Note - when you save data in Matlab (using save(fileName, 'variableName')), some compression happens automatically. This leads to an interesting and surprising result. When you take each of the above variables and save them to file using Matlab's save, the file sizes in bytes become:
number_1 195
compressed1 202
compressed2 213
compressed3 219
compressed3b 222
compressed4 256
compressed5 252
On the other hand, if you create a binary file yourself using
fid = fopen('myFile.bin', 'wb');
fwrite(fid, compressed1)
fclose(fid)
It will by default write uint8, so the file sizes are 130, 17, 130, 34, 34 -- sparse arrays cannot be written in this way. It still shows the "complicated" compression having the best compression.

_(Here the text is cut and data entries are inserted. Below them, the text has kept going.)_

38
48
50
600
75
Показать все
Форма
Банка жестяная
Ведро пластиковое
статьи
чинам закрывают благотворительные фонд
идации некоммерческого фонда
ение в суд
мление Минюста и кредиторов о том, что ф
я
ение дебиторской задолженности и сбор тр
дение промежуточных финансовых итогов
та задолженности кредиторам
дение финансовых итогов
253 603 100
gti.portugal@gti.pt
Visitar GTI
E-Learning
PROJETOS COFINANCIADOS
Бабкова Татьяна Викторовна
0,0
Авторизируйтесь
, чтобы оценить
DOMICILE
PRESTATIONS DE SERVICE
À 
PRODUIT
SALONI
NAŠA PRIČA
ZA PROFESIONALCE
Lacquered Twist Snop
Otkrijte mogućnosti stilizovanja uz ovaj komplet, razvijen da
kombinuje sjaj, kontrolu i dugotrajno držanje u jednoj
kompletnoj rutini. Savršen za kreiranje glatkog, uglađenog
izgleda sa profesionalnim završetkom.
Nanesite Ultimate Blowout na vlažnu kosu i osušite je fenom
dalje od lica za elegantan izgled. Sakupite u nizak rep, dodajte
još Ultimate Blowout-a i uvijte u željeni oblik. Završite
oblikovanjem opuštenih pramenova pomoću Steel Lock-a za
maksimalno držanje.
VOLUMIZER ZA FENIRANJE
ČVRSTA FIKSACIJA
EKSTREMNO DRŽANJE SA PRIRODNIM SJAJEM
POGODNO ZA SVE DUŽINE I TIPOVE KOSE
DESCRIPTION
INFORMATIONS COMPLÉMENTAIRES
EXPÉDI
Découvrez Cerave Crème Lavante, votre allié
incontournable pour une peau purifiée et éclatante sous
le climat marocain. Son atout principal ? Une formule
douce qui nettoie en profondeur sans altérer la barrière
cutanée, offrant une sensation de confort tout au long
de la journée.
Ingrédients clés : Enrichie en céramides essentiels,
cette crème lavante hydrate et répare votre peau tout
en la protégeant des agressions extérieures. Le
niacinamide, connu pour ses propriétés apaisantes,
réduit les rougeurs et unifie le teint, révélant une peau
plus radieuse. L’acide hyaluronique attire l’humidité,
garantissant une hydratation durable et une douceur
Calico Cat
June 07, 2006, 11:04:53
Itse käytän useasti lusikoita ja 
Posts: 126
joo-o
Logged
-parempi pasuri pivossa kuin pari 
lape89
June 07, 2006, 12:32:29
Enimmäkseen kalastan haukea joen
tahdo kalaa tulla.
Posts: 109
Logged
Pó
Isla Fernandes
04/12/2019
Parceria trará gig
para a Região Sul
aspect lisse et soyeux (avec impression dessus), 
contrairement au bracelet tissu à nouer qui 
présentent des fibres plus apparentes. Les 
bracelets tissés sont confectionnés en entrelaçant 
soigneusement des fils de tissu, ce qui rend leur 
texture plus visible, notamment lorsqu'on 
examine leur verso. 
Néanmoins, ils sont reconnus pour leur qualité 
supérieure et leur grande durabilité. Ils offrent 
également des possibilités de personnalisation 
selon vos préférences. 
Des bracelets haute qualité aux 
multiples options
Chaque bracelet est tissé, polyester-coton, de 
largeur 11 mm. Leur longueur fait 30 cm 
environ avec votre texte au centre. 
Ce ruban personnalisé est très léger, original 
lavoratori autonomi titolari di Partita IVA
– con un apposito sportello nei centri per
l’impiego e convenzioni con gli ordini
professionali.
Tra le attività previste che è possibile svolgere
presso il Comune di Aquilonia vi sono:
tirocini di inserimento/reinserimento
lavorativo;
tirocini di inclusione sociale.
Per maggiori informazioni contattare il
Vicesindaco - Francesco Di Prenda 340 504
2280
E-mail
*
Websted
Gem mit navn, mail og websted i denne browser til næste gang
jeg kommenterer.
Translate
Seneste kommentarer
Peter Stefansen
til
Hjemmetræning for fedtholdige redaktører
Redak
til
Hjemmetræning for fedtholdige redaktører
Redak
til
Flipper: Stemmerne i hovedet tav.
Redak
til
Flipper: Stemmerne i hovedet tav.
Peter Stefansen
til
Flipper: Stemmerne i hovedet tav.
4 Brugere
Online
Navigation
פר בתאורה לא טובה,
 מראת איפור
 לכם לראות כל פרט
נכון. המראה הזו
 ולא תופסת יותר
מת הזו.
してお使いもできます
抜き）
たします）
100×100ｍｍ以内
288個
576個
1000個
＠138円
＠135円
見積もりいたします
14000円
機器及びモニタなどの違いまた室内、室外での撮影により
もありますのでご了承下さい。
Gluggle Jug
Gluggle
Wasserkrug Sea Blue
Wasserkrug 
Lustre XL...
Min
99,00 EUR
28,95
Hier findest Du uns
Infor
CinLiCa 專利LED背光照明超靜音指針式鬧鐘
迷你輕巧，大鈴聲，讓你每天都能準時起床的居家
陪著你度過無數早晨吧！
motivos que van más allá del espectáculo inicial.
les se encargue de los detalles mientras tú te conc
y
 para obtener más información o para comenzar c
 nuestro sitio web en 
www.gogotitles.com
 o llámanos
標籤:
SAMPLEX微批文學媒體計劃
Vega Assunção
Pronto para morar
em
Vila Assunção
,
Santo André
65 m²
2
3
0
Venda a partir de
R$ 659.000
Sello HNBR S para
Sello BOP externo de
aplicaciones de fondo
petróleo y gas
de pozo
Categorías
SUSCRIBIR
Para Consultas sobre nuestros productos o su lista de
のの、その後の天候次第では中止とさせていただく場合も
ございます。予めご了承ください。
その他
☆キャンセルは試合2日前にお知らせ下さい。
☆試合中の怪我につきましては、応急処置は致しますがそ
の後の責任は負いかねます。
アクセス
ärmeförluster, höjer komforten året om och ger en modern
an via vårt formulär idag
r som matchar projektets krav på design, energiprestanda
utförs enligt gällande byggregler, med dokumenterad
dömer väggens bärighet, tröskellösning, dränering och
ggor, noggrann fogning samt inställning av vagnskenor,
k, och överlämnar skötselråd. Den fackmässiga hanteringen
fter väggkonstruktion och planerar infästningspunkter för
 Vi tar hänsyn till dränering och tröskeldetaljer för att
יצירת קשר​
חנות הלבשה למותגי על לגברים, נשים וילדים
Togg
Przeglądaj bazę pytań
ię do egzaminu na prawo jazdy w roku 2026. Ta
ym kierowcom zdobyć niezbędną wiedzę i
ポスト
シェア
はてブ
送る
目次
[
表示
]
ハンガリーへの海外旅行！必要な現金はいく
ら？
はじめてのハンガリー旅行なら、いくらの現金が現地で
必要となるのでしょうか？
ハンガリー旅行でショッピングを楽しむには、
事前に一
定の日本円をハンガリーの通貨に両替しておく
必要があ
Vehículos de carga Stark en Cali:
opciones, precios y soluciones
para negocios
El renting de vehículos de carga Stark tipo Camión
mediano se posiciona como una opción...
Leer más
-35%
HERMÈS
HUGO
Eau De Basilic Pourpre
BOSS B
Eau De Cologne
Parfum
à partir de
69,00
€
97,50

First of all, you can use the find function to get all non-zero indices of your array, instead of doing it manually. More info here: http://www.mathworks.com/help/matlab/ref/find.html
Anyways, you will need not only matrix but also the original size. So when you pass matrix into whatever, you must also pass in length(number_1). This is because matrix will not tell you how many 0s there were after the last 1. You can figure it out by subtracting the last value of matrix from the original length (there might be an off-by-one error there).